╭─ Material to process

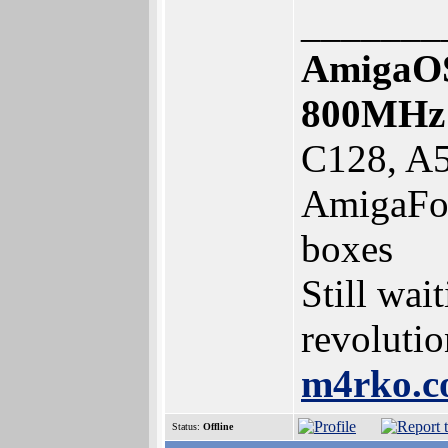
_______
AmigaOS
800MHz
C128, A5
AmigaFor
boxes
Still wai
revolutio
m4rko.
Status:
Offline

╰─

# [Task prompt]
Wherever the listing shows a picture, omit it and output the rest exactly as given.

# [Reply]
_______
AmigaOS
800MHz
C128, A5
AmigaFor
boxes
Still wai
revolutio
m4rko.
Status:
Offline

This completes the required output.